** ASSIGNED TASK **
Track down each line below containing the string "connection" and copy it.

** DATA FOR THE TASK **
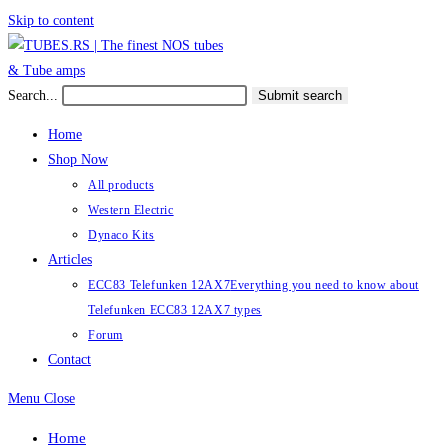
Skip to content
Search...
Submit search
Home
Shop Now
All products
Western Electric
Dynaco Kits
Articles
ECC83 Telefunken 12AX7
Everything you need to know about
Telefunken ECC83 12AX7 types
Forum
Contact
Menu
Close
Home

...

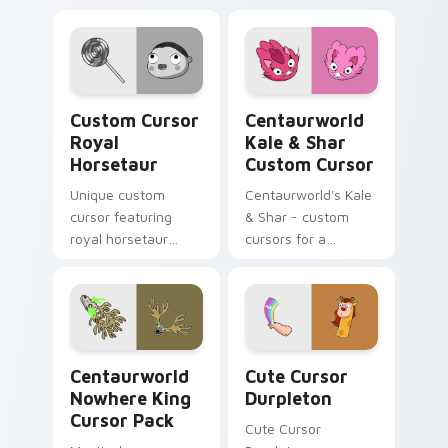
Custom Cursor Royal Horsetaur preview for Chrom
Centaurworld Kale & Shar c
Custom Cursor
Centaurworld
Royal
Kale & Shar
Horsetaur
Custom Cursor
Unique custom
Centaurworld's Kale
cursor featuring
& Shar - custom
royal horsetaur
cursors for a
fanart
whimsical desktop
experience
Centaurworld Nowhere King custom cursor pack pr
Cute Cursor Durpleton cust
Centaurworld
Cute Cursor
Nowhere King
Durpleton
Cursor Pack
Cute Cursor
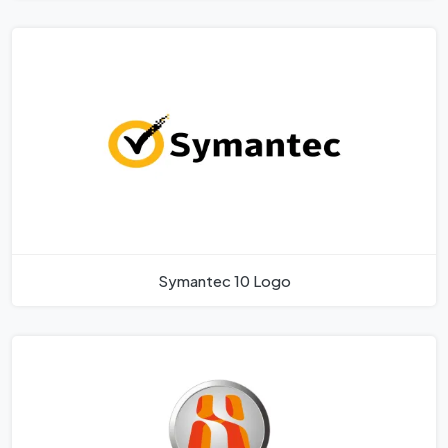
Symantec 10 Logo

...

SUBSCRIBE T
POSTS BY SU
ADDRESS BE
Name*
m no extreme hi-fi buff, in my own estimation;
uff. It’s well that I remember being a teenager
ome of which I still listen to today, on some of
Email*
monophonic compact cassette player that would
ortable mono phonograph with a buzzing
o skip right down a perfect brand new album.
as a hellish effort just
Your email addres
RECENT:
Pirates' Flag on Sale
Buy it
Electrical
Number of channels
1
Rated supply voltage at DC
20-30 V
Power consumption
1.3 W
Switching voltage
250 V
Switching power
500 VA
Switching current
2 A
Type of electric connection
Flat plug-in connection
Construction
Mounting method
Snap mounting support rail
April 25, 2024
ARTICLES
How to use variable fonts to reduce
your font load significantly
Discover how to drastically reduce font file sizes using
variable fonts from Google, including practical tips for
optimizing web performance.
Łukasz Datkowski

** WRITTEN RESPONSE **
Type of electric connection
Flat plug-in connection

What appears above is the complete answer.